**What the exercise asks**
Below are records with pictures. Reproduce exactly the lines from the line with "Description" to the line with "باشد، ولی در", inclusive, and leave each picture out.

**Records shown**
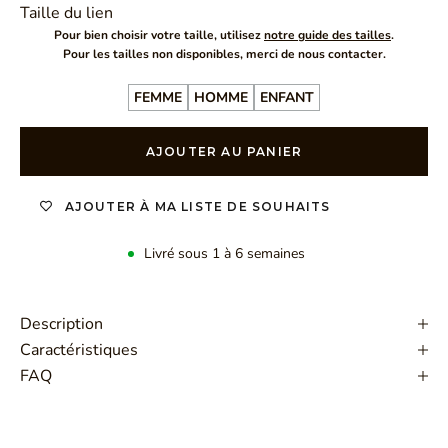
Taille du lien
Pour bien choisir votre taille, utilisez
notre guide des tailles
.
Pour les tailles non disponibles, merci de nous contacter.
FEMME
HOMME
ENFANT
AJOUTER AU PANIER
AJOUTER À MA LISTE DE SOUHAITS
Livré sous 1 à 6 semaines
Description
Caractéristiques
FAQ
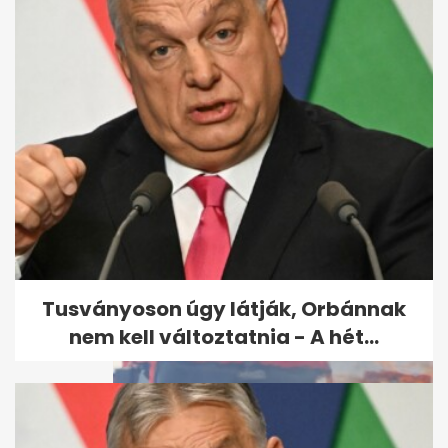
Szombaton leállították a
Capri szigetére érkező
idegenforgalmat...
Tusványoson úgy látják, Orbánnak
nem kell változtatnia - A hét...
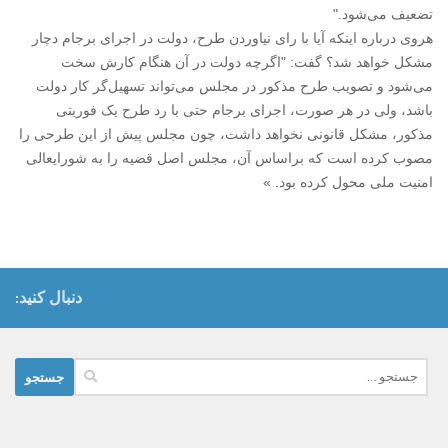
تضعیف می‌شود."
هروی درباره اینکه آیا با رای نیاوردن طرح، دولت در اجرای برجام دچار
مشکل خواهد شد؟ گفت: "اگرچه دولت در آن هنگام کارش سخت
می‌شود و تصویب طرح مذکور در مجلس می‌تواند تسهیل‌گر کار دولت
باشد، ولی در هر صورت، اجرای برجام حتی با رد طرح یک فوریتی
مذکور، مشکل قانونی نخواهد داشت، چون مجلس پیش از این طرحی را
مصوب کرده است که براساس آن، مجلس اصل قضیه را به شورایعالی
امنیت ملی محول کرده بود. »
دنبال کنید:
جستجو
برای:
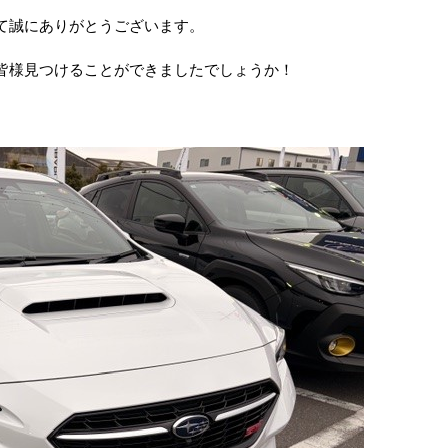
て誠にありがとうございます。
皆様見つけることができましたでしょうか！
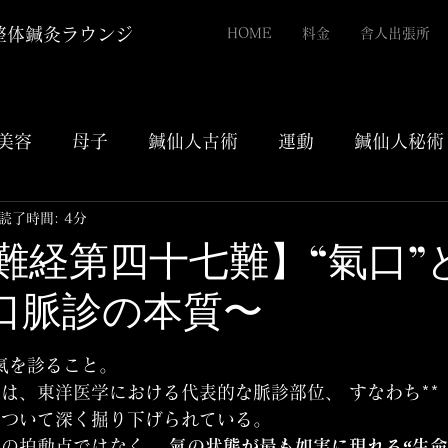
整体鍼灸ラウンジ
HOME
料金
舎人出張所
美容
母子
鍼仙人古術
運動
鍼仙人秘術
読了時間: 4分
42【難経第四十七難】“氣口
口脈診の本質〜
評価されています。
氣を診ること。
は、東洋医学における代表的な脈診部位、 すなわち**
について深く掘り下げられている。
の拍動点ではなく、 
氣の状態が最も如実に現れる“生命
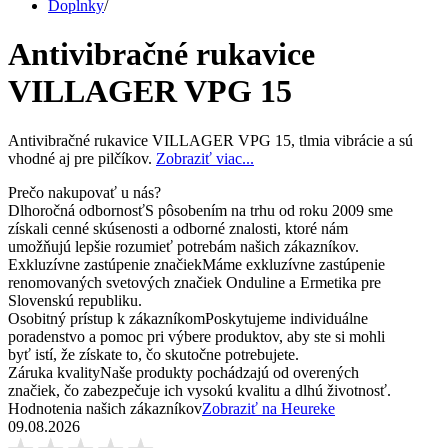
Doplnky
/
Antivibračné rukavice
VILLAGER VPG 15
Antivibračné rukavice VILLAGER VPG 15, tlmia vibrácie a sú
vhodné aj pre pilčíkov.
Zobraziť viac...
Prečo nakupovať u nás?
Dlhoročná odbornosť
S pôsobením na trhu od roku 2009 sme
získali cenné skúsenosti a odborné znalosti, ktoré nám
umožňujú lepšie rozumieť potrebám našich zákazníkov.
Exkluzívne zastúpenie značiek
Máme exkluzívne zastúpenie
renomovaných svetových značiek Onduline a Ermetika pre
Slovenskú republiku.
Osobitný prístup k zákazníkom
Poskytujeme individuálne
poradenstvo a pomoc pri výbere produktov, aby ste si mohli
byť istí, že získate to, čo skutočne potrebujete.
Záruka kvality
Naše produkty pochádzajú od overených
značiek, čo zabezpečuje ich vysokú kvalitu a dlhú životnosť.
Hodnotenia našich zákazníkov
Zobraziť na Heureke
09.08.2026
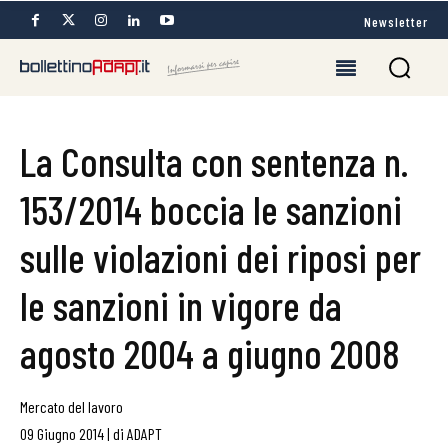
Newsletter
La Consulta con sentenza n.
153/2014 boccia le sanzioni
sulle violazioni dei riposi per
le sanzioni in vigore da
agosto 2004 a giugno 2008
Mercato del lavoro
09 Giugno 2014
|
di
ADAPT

**Response to this task**
Description
Caractéristiques
FAQ
Szombaton leállították a
Capri szigetére érkező
idegenforgalmat...
Tusványoson úgy látják, Orbánnak
nem kell változtatnia - A hét...
تضعیف می‌شود."
هروی درباره اینکه آیا با رای نیاوردن طرح، دولت در اجرای برجام دچار
مشکل خواهد شد؟ گفت: "اگرچه دولت در آن هنگام کارش سخت
می‌شود و تصویب طرح مذکور در مجلس می‌تواند تسهیل‌گر کار دولت
باشد، ولی در هر صورت، اجرای برجام حتی با رد طرح یک فوریتی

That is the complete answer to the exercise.